* [WORK ORDER]: From the line containing "Segment <item>pulmonary artery</item>" through the last line of the records below, each line is to be repeated exactly; pictures are to be omitted.

* [SUPPLIED RECORDS]:
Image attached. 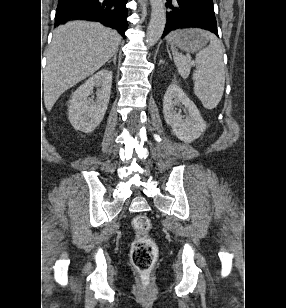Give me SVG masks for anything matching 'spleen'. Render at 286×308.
Segmentation results:
<instances>
[{"label":"spleen","mask_w":286,"mask_h":308,"mask_svg":"<svg viewBox=\"0 0 286 308\" xmlns=\"http://www.w3.org/2000/svg\"><path fill=\"white\" fill-rule=\"evenodd\" d=\"M180 31H176L179 33ZM210 44L195 57L196 70L193 73L194 93L206 109H214L222 99L225 85V71L221 42L210 32H206ZM174 63L182 78L189 76L191 61L179 53L171 44Z\"/></svg>","instance_id":"obj_1"}]
</instances>
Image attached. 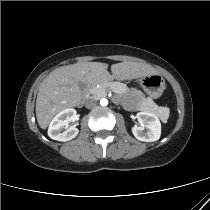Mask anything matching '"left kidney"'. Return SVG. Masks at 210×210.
<instances>
[{"label":"left kidney","instance_id":"1","mask_svg":"<svg viewBox=\"0 0 210 210\" xmlns=\"http://www.w3.org/2000/svg\"><path fill=\"white\" fill-rule=\"evenodd\" d=\"M137 119L141 126L132 127V133L136 139L143 142H153L159 140L161 136V123L155 114L149 112H139L137 113Z\"/></svg>","mask_w":210,"mask_h":210}]
</instances>
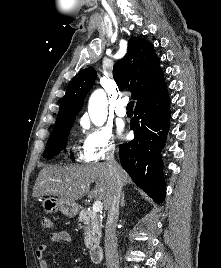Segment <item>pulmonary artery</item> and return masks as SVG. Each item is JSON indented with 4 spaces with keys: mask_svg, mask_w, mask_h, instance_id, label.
<instances>
[{
    "mask_svg": "<svg viewBox=\"0 0 221 268\" xmlns=\"http://www.w3.org/2000/svg\"><path fill=\"white\" fill-rule=\"evenodd\" d=\"M126 104L127 100L126 99H121L115 109L116 115L119 117H125L126 116Z\"/></svg>",
    "mask_w": 221,
    "mask_h": 268,
    "instance_id": "obj_1",
    "label": "pulmonary artery"
}]
</instances>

* [ANSWER BOX]:
Segment <item>pulmonary artery</item> and return masks as SVG. Each item is JSON indented with 4 spaces with keys: mask_svg, mask_w, mask_h, instance_id, label.
<instances>
[{
    "mask_svg": "<svg viewBox=\"0 0 221 268\" xmlns=\"http://www.w3.org/2000/svg\"><path fill=\"white\" fill-rule=\"evenodd\" d=\"M126 104L127 100L126 99H121L115 109L116 115L119 117H125L126 116Z\"/></svg>",
    "mask_w": 221,
    "mask_h": 268,
    "instance_id": "obj_1",
    "label": "pulmonary artery"
}]
</instances>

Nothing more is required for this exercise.